Burkina : La MABUCIG célèbre ses 50 ans d’existence

La Manufacture burkinabè de cigarettes (MABUCIG) est la société productrice des produits de tabac au Burkina Faso. Elle existe au Burkina depuis 1966 et figure dans le top 10 des entreprises contributrices au  budget de l’Etat avec plus 40 milliards de F CFA. Elle célèbre cette année ses  50 ans d’existence. 

Depuis 1966, la MABUCIG s’est donnée pour mission au Burkina, la production, la distribution et la vente de produits de tabac. Pour marquer ses 50 ans d’existence au « Pays des Hommes intègres« , elle a organisé une cérémonie de commémoration ce mardi 21 février 2017 à Ouagadougou.

Le président du conseil d’administration (PCA), Lassina Diawara, a fait l’historique de l’entreprise et les résultats auxquels il a aboutis aujourd’hui.   En 2017, selon lui, la société enregistre plus de 280 emplois directs pour une masse salariale annuelle de près de 2,3 milliards de F CFA et 60 000 emplois indirects dans le réseau de distribution.

Les cigarettes sont produites dans l’usine de la MABUCIG dans la ville de Bobo-Dioulasso.
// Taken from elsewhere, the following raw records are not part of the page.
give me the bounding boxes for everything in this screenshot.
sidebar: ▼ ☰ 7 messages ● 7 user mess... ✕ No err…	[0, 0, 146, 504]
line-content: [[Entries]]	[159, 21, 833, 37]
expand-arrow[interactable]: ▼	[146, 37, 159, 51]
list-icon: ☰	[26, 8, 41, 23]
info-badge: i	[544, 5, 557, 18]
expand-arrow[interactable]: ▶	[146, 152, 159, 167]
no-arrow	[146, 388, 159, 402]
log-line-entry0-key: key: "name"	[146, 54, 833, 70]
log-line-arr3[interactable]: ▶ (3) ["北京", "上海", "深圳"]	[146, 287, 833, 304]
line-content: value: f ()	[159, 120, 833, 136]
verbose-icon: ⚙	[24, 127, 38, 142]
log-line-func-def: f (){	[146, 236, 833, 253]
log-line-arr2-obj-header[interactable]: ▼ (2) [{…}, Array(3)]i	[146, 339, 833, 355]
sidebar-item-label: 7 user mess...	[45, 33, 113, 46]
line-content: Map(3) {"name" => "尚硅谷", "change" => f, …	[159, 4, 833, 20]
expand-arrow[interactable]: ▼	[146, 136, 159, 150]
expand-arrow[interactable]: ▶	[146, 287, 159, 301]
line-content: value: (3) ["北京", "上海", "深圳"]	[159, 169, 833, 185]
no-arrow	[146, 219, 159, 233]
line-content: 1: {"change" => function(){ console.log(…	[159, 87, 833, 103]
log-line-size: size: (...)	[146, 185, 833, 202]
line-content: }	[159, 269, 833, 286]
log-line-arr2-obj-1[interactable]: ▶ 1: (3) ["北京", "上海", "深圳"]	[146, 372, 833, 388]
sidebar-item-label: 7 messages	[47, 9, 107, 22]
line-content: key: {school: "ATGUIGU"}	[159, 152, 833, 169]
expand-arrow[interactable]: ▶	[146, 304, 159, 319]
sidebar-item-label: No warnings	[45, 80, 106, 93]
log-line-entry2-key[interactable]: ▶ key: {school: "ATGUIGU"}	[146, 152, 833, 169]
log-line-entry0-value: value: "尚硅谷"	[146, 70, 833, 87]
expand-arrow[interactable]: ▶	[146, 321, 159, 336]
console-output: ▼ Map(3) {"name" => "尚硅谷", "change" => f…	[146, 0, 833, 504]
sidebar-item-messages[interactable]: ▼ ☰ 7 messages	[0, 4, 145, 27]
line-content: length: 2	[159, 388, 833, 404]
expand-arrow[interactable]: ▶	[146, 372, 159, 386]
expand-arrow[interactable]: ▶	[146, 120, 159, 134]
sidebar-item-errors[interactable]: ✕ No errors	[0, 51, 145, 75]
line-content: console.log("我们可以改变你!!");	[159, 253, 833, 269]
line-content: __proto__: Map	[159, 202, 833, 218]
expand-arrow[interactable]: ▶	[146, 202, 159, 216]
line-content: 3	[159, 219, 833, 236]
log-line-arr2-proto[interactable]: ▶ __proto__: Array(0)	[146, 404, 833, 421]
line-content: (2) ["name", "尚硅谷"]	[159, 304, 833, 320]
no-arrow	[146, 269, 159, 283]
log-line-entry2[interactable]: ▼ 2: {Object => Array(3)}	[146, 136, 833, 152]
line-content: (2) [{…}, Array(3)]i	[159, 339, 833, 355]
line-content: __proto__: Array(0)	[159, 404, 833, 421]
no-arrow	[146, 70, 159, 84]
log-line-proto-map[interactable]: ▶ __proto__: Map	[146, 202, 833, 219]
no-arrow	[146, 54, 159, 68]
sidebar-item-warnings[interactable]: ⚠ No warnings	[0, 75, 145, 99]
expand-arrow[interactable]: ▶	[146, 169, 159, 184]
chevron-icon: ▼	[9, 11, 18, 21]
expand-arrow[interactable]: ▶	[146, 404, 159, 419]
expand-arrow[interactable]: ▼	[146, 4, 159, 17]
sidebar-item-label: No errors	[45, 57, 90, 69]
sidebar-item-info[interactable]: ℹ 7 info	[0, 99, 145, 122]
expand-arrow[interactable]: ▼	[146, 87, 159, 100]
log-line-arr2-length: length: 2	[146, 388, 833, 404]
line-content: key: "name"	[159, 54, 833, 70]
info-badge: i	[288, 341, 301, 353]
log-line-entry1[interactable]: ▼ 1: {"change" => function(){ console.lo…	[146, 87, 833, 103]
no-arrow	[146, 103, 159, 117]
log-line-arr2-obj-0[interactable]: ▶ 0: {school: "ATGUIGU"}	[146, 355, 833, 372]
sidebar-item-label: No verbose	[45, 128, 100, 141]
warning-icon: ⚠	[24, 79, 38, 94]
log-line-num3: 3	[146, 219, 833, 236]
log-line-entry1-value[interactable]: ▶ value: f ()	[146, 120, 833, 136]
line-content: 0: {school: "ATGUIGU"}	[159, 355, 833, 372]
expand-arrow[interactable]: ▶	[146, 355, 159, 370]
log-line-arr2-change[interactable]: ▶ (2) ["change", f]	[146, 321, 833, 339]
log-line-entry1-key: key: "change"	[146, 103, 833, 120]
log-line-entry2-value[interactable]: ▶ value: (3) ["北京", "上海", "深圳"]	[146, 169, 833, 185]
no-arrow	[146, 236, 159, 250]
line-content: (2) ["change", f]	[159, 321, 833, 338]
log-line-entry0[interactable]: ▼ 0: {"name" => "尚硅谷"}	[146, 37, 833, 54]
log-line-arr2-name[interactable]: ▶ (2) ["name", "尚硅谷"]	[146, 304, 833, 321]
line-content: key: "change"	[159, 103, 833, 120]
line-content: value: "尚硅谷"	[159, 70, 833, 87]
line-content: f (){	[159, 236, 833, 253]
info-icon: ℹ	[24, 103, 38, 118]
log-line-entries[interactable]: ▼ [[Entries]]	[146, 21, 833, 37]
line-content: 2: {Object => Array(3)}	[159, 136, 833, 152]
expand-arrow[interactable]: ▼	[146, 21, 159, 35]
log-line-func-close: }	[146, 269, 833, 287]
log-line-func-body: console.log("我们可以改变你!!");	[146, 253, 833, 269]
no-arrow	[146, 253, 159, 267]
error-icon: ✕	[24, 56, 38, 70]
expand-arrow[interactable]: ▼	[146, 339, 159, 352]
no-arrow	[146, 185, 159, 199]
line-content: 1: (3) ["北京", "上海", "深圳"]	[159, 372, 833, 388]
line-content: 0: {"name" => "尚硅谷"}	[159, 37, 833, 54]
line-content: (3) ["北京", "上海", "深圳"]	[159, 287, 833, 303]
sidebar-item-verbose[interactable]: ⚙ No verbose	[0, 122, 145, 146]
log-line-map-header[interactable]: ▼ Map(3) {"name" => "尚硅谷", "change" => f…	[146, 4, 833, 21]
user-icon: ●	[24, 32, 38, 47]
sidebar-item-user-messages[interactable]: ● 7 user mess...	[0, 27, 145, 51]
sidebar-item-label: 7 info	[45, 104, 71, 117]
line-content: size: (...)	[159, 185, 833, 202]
La société est classée parmi les 10 premières  qui contribuent le plus au budget de l’Etat. « Un chiffre d’affaires de plus 60 milliards de F CFA en hors taxe, 40 milliards de F CFA de droits et taxes collectés pour l’Etat en 2016 et des investissements de plus de 7 milliards pour l’année 2017 »,  a révélé celui qui est PCA de la société depuis 1990, après avoir commencé comme administrateur en 1986.

La société civile revendique depuis quelques mois l’affichage des messages sanitaires et des images sur les paquets de cigarettes pour décourager les fumeurs. Le sujet s’est invité lors de l’anniversaire de la MABUCIG qui a passé 50 années dans la commercialisation du tabac et de la cigarette.  Le PCA répond que concernant ces revendications,  « nous nous conformerons à toutes les législations dans le domaine de la santé publique ».

Un toast à l’honneur de la MABUCIG

Le PCA souhaite dans un premier temps aller vers les  prescriptions sanitaires et au fur et à mesure, vers le pictogramme en harmonie avec les pays de la sous-région. Il a indiqué  craindre des conséquences sur la survie des entreprises burkinabè si le Burkina est le seul dans l’espace UEMOA à appliquer les mesures. Lassina Diawara a rappelé les conséquences d’une éventuelle fermeture de l’usine.  « Comme vous ne pouvez pas interdire le tabac, vous achèterez du tabac fabriqué par les autres et c’est de l’emploi que vous supprimez chez vous pour sauvegarder de l’emploi chez les autres », a-t-il souligné.

En attendant, après 50 ans d’existence, la société fait un bilan positif avec la modernisation de l’usine,  la sauvegarde des emplois et la collecte d’impôts pour l’Etat.

En rappel, la MABUCIG fait partie du Groupe britannique « Impérial Tobacco », 4ème opérateur mondial dans le domaine du tabac et 1er opérateur mondial dans le cigare. Il est présent dans plus 160 pays avec plus de 35 000 employés à travers le monde.